Can you point www.chuhei.com to the same IP address as kilikwala.homelinux.com?

----------

## carbon

my ip is dynamic, and kilikwala is only a DNS domain name

so how to make www.chuhei.com points to a changing ip??

----------

## devon

How often does your IP change? In order for name-based virtual hosts to work, the HTTP request has to ask for the correct domain. Since http://www.chuhei.com just uses a frame to request for http://kilikwala.homelinux.com, you will see the default site inside the frame.

Perhaps you can have his site in a subdirectory under your domain like http://kilikwala.homelinux.com/chuhei.

----------

## carbon

so what does he has to set chuhei.com to point to? i am thinking www.chuhei.com should continue to point to kilikwala.homelinx.com without changes.

"http://kilikwala.homelinux.com/chuhei" i dont understand how to make this happen. is that the servername under vhosts.conf?

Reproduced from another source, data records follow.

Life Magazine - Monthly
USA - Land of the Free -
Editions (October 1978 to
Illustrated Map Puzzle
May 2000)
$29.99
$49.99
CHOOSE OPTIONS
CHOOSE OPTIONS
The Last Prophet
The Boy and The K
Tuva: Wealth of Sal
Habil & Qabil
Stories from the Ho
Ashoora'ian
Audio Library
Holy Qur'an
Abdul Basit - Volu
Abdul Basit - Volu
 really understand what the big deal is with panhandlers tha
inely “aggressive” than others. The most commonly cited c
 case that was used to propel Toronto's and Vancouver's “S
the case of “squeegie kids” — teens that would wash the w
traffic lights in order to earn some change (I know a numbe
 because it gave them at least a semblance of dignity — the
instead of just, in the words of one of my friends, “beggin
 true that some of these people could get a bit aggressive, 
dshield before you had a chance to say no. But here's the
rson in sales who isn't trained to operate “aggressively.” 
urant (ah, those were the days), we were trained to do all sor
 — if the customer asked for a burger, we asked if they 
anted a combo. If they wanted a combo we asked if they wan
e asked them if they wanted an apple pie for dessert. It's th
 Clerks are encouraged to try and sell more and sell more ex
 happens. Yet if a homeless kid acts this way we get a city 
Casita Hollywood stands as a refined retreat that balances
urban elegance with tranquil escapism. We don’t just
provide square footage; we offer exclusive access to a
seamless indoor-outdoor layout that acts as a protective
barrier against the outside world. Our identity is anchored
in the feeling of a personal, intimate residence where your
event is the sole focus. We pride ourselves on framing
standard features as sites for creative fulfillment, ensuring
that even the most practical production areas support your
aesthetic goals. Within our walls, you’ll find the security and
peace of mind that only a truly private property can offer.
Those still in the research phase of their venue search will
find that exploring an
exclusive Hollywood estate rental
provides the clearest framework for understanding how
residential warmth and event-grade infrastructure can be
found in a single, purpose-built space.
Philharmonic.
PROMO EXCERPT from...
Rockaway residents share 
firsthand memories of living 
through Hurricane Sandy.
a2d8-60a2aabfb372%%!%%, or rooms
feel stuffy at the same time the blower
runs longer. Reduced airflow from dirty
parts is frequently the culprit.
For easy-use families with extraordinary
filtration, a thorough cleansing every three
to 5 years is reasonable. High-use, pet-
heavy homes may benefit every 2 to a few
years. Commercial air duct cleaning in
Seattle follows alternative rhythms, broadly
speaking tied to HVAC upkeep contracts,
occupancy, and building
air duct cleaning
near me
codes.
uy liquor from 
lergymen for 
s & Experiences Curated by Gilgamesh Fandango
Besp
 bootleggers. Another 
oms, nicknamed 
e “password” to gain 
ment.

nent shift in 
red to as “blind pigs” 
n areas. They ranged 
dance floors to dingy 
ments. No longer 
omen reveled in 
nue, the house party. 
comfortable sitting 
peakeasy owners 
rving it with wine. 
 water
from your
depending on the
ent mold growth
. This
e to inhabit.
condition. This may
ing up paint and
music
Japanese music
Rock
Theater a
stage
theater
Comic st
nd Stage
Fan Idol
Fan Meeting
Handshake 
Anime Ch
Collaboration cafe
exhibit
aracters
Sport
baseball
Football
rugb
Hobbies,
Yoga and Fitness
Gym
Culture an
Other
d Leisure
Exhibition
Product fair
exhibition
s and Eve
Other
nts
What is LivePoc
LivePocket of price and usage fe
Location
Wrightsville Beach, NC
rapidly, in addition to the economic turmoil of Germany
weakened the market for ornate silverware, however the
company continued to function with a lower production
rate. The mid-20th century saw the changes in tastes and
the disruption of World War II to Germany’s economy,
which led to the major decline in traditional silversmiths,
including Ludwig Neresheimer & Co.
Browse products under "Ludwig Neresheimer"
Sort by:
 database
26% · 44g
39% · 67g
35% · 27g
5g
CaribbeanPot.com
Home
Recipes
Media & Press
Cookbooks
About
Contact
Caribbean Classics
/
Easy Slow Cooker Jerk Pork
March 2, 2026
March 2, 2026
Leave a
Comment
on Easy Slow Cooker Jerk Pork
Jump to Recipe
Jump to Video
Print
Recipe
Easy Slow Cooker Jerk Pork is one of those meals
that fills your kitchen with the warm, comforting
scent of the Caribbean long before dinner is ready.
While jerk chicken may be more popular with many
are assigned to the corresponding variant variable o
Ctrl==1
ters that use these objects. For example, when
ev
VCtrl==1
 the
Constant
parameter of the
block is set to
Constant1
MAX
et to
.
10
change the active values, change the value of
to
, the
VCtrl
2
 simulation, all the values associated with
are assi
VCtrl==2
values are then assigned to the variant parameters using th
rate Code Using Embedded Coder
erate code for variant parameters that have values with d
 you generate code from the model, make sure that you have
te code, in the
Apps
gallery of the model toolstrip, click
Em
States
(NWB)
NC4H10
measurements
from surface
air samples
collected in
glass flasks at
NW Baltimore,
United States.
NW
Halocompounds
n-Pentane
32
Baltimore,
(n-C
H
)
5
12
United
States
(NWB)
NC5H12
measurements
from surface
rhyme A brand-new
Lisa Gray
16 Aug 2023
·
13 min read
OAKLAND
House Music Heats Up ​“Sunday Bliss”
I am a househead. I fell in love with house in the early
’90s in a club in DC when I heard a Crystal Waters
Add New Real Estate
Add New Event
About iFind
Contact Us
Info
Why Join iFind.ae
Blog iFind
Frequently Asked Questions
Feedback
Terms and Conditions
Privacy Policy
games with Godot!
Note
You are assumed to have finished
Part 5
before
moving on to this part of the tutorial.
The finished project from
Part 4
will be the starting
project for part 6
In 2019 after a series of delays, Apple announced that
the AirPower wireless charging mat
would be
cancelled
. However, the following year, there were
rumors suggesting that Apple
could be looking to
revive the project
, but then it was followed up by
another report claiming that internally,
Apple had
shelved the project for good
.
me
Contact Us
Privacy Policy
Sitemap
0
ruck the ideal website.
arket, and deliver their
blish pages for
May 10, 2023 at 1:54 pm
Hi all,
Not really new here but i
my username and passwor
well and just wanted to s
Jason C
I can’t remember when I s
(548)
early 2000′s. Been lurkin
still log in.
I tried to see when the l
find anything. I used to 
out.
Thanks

DocumentRoot is /home/chuhei/http/ thats fine , right?

----------

## BxBoy

The way I do it is at the DNS level, I setup a CNAME for www.BxBoy.com that points to home.BxBoy.com and that got the vhost working. In the apache you would also have to setup individual vhost configurations in the httpd.conf file.

If you need detailed help, you can catch me on IM.

----------